Exercise description: Everything from the first line of the data through the line with "RELATED POST" is to be echoed exactly, minus the pictures.

Provided data:

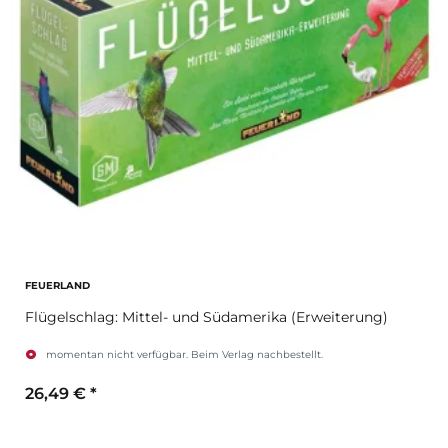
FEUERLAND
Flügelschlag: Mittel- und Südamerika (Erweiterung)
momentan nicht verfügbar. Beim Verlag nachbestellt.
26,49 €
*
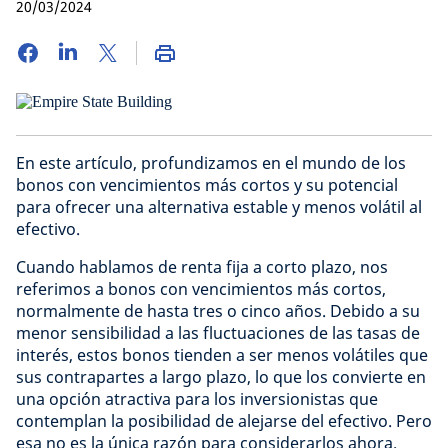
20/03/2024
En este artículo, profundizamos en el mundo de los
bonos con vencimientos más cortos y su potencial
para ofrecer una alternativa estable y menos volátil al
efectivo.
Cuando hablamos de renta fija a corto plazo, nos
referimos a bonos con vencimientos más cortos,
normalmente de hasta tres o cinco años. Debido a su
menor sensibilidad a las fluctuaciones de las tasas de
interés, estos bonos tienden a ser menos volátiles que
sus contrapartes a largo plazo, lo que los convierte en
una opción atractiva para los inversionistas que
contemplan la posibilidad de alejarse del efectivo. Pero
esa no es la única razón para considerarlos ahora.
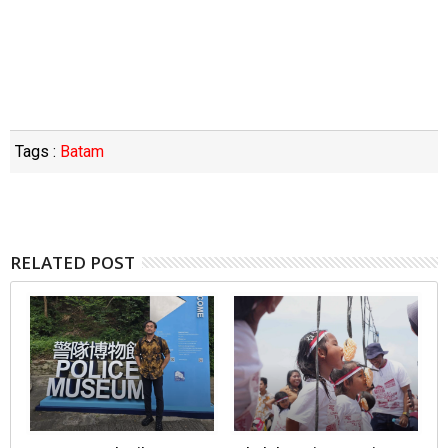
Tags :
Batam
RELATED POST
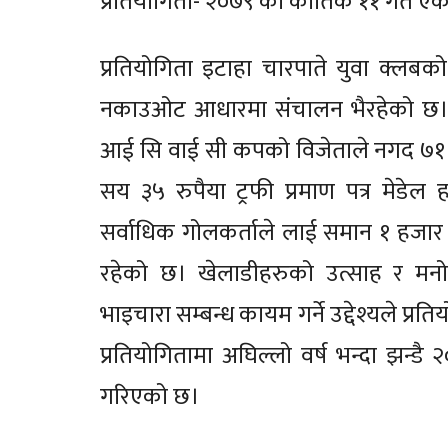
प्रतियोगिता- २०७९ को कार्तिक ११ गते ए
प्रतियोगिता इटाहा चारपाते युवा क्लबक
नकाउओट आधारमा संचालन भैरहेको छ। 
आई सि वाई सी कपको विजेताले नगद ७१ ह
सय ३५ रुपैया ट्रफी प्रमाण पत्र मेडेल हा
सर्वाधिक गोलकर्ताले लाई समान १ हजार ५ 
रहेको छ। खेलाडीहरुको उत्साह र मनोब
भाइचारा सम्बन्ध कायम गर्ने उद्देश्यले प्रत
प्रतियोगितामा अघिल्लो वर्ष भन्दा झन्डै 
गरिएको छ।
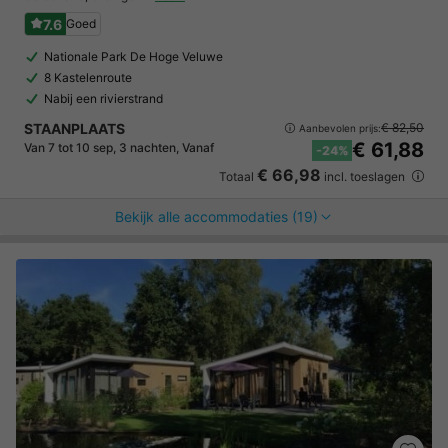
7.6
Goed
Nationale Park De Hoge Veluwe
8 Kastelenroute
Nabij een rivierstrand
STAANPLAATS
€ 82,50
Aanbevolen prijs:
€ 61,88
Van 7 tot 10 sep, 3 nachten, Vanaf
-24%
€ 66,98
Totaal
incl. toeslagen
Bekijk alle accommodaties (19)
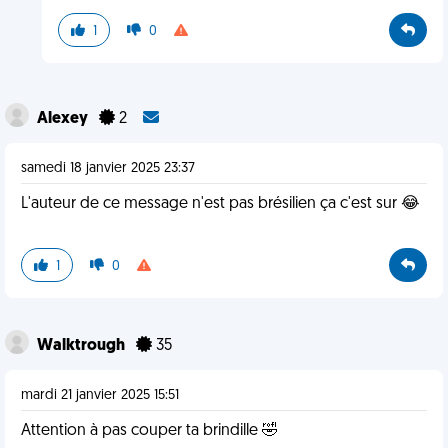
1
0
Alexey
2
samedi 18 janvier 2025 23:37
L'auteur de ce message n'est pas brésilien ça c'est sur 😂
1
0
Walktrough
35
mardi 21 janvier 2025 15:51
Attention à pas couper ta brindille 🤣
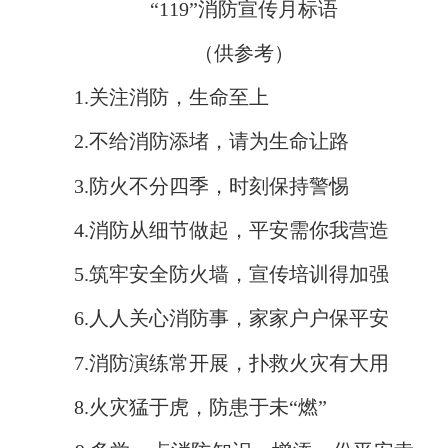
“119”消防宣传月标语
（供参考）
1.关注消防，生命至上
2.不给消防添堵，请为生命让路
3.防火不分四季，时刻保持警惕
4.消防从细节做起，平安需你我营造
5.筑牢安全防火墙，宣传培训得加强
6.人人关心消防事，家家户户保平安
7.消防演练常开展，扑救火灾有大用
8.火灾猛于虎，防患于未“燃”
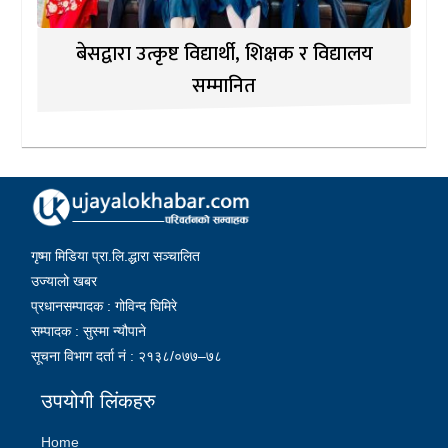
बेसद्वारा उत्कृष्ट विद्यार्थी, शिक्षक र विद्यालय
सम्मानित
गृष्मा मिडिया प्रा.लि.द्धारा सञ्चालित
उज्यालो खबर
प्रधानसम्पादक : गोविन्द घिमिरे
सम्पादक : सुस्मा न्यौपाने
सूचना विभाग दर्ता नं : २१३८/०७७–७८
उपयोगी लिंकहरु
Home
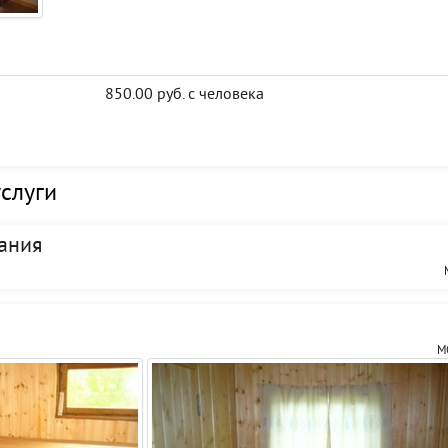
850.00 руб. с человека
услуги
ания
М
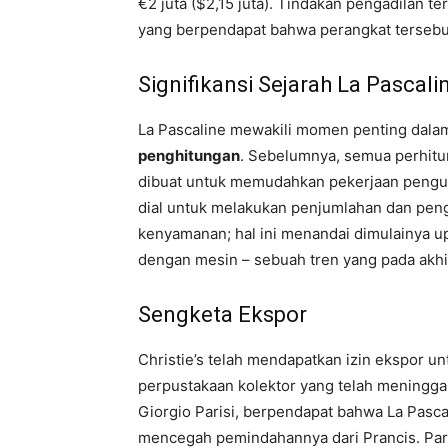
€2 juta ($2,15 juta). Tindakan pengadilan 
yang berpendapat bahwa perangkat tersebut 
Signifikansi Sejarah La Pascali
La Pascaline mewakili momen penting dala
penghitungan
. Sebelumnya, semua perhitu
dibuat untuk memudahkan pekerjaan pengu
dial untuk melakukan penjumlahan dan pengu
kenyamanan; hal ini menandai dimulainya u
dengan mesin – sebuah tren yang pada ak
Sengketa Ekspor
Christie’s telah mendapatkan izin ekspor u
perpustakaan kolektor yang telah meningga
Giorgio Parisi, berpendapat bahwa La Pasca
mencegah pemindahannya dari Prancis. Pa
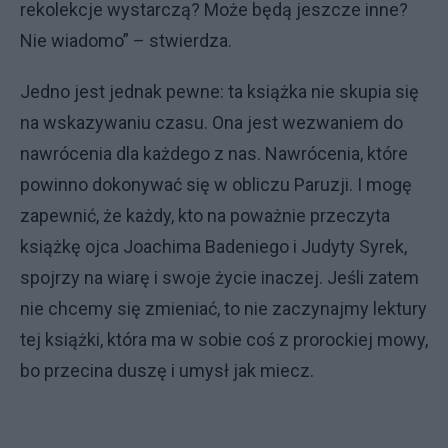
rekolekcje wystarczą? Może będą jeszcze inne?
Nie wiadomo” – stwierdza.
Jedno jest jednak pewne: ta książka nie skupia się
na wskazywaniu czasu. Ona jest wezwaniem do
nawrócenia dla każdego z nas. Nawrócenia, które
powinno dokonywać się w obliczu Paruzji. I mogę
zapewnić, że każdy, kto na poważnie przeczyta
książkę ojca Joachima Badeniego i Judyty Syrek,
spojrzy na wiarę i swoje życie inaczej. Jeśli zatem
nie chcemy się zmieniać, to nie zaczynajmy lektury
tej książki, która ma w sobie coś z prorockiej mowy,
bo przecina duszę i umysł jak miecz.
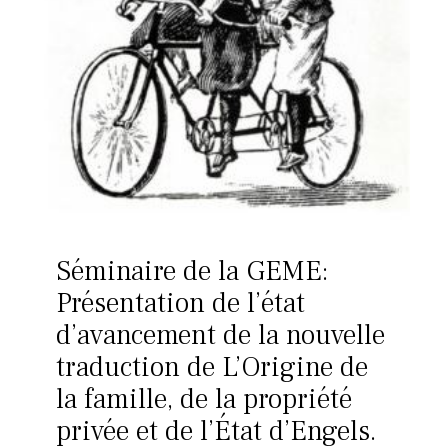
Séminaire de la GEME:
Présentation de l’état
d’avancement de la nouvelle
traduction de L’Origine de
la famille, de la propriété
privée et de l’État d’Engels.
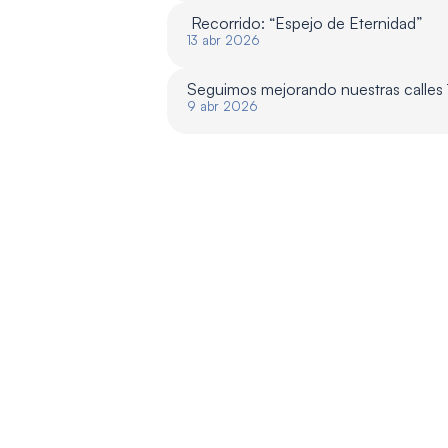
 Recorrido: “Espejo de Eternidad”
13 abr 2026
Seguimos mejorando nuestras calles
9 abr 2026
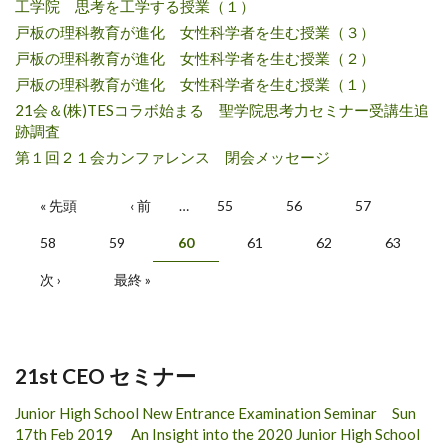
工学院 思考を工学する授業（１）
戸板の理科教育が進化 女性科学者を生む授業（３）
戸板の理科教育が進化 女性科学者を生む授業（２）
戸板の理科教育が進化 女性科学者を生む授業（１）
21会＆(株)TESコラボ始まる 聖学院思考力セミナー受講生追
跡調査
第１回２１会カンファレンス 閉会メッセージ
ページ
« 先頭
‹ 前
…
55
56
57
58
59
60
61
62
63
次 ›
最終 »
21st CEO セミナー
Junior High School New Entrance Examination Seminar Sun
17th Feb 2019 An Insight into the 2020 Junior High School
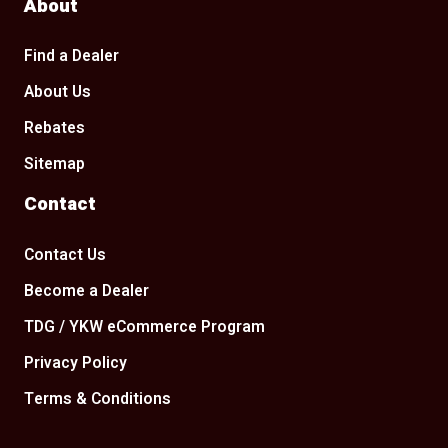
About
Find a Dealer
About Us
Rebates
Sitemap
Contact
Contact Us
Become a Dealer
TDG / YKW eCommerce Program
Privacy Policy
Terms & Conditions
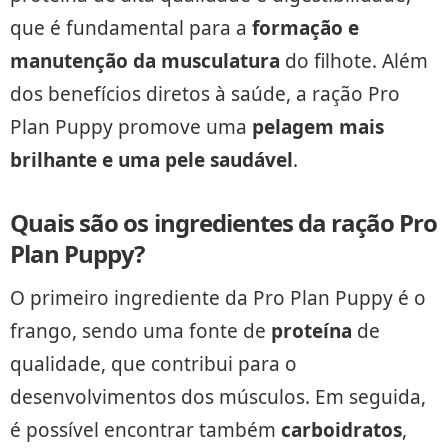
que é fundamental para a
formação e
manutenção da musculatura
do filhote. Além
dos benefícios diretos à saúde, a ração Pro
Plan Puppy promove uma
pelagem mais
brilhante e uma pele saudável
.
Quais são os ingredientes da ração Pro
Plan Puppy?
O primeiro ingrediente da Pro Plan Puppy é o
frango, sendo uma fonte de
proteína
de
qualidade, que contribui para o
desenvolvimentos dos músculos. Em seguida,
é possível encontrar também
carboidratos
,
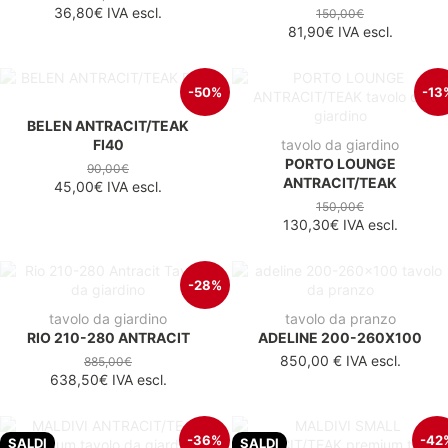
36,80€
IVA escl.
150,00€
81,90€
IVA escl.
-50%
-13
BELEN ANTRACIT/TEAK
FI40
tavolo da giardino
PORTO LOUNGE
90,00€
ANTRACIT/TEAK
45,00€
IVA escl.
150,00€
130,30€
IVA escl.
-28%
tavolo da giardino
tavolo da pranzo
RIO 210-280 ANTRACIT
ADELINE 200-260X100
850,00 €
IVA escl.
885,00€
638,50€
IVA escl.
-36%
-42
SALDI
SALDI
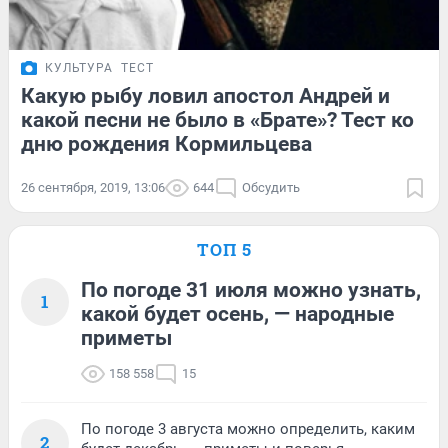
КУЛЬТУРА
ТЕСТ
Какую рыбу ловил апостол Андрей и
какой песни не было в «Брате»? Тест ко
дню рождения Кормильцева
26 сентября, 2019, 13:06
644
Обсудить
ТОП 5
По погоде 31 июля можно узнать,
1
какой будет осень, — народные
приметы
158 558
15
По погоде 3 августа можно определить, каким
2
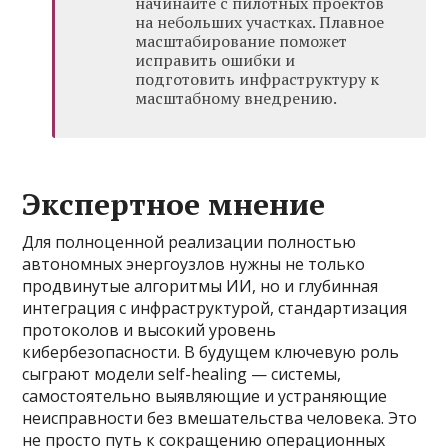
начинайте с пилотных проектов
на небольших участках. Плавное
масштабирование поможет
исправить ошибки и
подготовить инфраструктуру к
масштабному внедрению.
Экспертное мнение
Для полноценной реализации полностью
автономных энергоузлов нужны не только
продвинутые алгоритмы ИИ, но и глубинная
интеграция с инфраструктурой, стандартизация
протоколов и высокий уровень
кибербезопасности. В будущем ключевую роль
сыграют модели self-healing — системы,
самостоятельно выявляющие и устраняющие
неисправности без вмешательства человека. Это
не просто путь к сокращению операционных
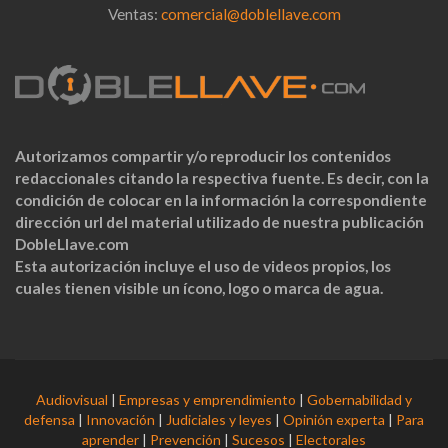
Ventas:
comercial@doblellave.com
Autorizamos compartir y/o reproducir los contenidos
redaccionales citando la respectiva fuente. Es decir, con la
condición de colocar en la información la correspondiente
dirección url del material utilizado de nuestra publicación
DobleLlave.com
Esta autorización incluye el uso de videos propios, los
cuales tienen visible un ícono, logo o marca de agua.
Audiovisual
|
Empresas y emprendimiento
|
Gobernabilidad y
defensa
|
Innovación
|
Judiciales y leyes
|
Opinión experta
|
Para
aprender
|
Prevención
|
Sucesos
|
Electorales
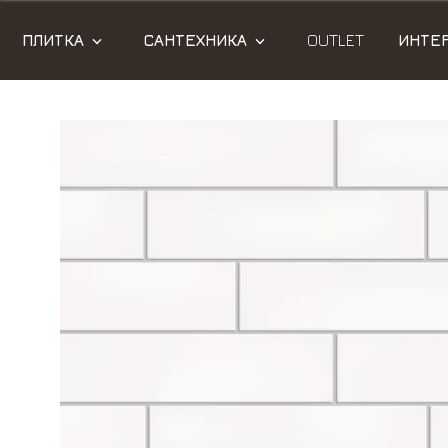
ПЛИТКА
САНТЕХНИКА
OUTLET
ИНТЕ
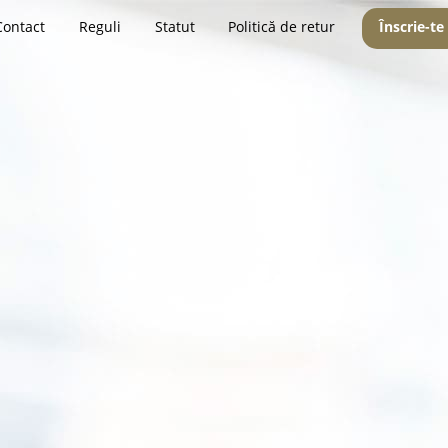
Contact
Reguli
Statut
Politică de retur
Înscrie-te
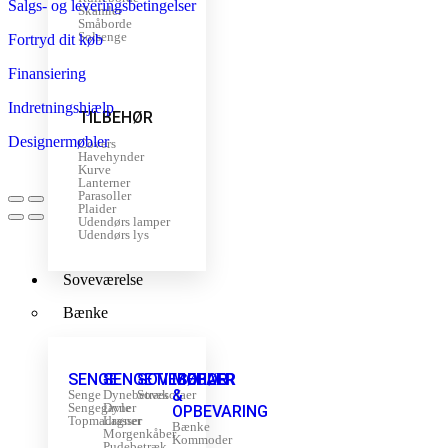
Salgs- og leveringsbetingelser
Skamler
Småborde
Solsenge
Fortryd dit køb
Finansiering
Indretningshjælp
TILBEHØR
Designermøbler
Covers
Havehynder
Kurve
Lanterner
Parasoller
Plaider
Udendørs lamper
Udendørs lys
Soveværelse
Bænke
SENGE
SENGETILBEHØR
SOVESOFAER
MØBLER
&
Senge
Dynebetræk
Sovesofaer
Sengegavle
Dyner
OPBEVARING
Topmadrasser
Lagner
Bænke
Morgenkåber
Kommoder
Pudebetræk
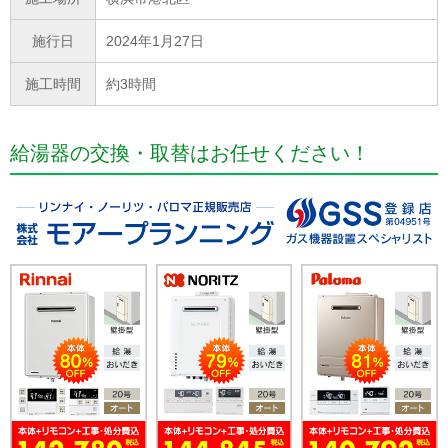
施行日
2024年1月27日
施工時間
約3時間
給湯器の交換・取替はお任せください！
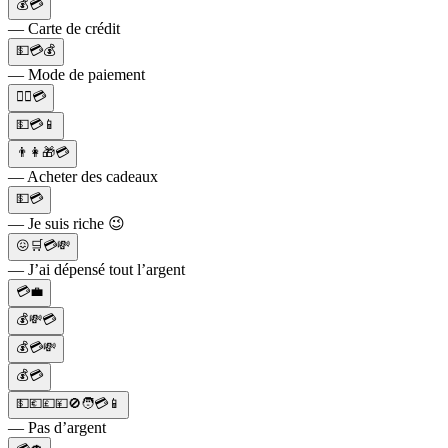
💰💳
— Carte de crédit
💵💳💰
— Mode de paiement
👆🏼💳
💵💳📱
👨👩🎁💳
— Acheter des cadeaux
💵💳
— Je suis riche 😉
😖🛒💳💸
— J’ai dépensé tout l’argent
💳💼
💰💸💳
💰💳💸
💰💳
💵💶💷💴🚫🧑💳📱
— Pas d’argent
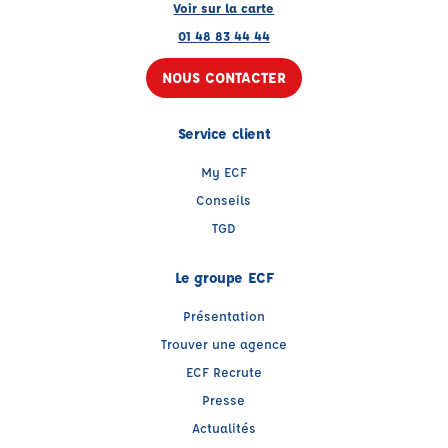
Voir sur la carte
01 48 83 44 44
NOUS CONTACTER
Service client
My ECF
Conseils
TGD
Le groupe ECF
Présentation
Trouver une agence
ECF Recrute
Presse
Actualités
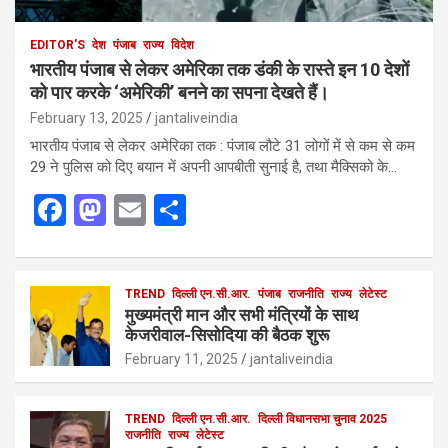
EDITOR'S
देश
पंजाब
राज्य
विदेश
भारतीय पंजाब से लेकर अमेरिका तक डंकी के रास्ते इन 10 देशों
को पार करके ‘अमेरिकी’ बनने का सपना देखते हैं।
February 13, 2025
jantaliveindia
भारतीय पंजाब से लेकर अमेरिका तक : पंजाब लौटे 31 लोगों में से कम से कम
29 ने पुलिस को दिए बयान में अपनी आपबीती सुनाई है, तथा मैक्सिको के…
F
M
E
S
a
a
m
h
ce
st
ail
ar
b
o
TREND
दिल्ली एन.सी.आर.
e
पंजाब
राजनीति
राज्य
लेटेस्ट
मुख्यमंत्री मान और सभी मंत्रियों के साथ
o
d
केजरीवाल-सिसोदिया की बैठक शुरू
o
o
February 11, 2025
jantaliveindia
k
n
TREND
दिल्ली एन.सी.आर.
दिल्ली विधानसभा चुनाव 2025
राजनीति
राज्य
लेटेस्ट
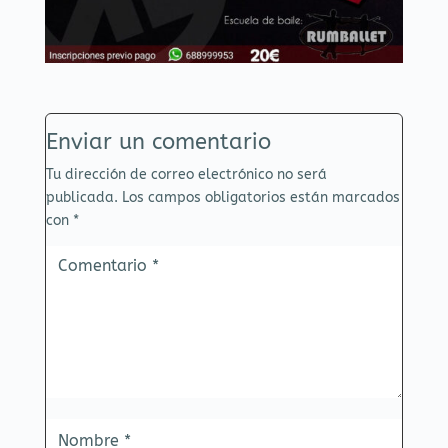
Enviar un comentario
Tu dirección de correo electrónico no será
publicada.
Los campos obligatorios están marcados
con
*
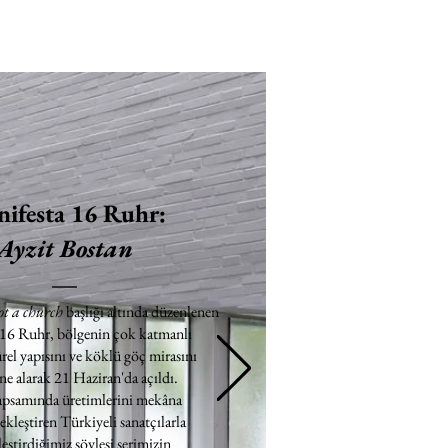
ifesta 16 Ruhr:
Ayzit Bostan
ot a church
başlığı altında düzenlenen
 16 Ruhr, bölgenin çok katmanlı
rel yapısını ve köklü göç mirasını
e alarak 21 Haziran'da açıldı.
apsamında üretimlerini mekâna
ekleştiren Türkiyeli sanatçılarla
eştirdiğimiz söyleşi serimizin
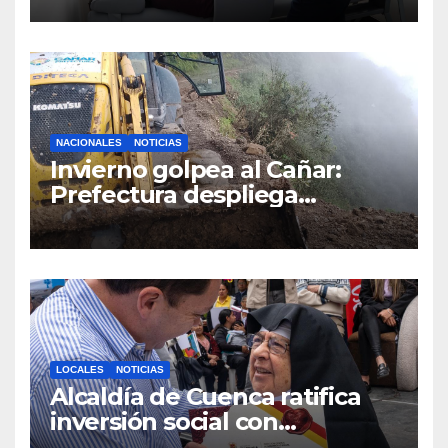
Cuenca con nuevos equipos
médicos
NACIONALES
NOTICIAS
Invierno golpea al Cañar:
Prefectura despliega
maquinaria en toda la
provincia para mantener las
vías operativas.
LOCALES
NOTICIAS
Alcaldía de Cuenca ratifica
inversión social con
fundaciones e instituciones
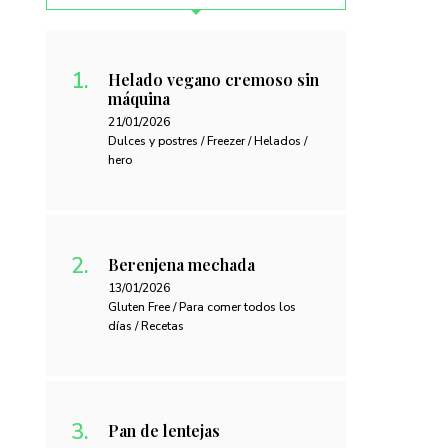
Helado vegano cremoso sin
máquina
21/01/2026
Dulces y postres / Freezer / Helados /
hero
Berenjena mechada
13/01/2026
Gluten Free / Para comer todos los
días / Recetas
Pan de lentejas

Answer below:
FEUERLAND
Flügelschlag: Mittel- und Südamerika (Erweiterung)
momentan nicht verfügbar. Beim Verlag nachbestellt.
26,49 €
*
20/03/2024
En este artículo, profundizamos en el mundo de los
bonos con vencimientos más cortos y su potencial
para ofrecer una alternativa estable y menos volátil al
efectivo.
Cuando hablamos de renta fija a corto plazo, nos
referimos a bonos con vencimientos más cortos,
normalmente de hasta tres o cinco años. Debido a su
menor sensibilidad a las fluctuaciones de las tasas de
interés, estos bonos tienden a ser menos volátiles que
sus contrapartes a largo plazo, lo que los convierte en
una opción atractiva para los inversionistas que
contemplan la posibilidad de alejarse del efectivo. Pero
esa no es la única razón para considerarlos ahora.
Tags :
Batam
RELATED POST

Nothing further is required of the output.